The related but distinct Trajectory-Opaque Evaluation Gap covers the conjugate case for safety: outcome-only grading misses safety violations even when the conversation is single-turn. Pair the two — per-turn + trace-level for quality and resolution, outcome + trajectory auditing for safety and robustness.
Example¶
A customer-support chatbot resolves a return-and-refund request over four turns. Two scoring layers are wired against the trace:
Per-turn scorer (brand alignment, LLM-judge against helpfulness + tone + policy):
Turn 1: 50% (acknowledged frustration, no next steps)
Turn 2: 50% (asked for order number, did not state return policy)
Turn 3: 50% (offered exchange, did not address the discount-code request)
Turn 4: 100% (clear conditions for qualifying)
Average: 62.5%
Trace-level scorer (conversation quality, LLM-judge against binary resolution):
Conversation quality: 100%
Reason: agent obtained order number, acknowledged the discount-code request,
confirmed return status, and stated qualifying conditions. Issue
resolved.
The divergence is diagnostic. Per-turn at 62.5% would normally trigger a tone-and-policy review; trace at 100% says the issue was fixed despite rough edges. The action is different in each direction: the per-turn scorer points engineering at the response-template prompt, the trace-level scorer at goal-completion logic. Acting on either number alone produces the wrong fix. (Braintrust, 2026)
Key Takeaways¶
- Per-turn scoring evaluates each response in its local context; trace-level scoring evaluates the conversation against a goal-completion criterion. Both are required because they catch orthogonal failures.

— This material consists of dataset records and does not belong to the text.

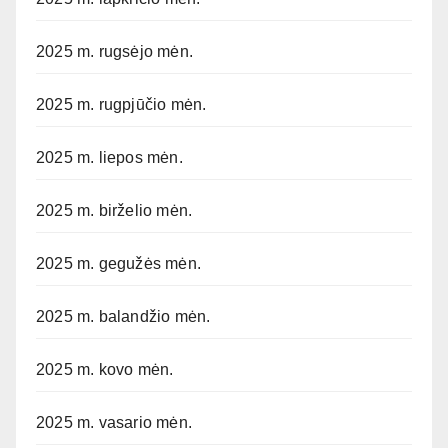
2025 m. rugsėjo mėn.
2025 m. rugpjūčio mėn.
2025 m. liepos mėn.
2025 m. birželio mėn.
2025 m. gegužės mėn.
2025 m. balandžio mėn.
2025 m. kovo mėn.
2025 m. vasario mėn.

- The high-per-turn + low-trace cell ("sounds good, fixes nothing") is the cheapest diagnostic — it points at the resolution gap that per-turn metrics alone would call a success.

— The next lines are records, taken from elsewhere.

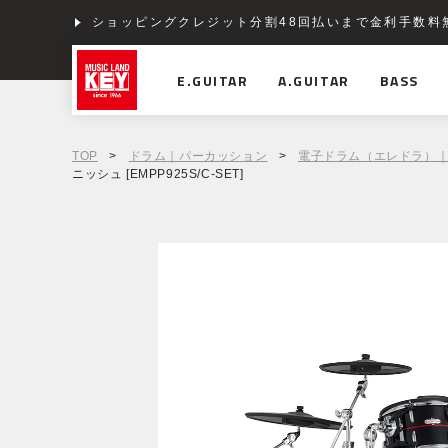
ショッピングクレジット分割48回払いまで金利手数料
E.GUITAR
A.GUITAR
BASS
TOP
>
ドラム｜パーカッション
>
電子ドラム（エレドラ）
ニッシュ [EMPP925S/C-SET]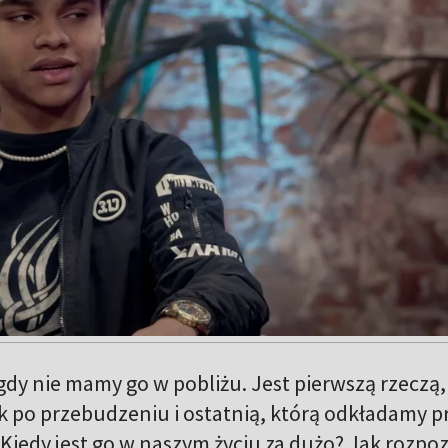
dy nie mamy go w pobliżu. Jest pierwszą rzeczą,
k po przebudzeniu i ostatnią, którą odkładamy p
 Kiedy jest go w naszym życiu za dużo? Jak rozpo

- Three failure classes only emerge across turns: context loss, intent drift, and circular exchange. Single-turn scoring is structurally blind to all three.
- Span grouping is the prerequisite. Without a shared trace ID across turns, the framework cannot tell which turns belong to one conversation.
- Trace-level LLM judges have a measured precision ceiling near 70%; deterministic resolution checks (was a refund issued) are more reliable when they are expressible.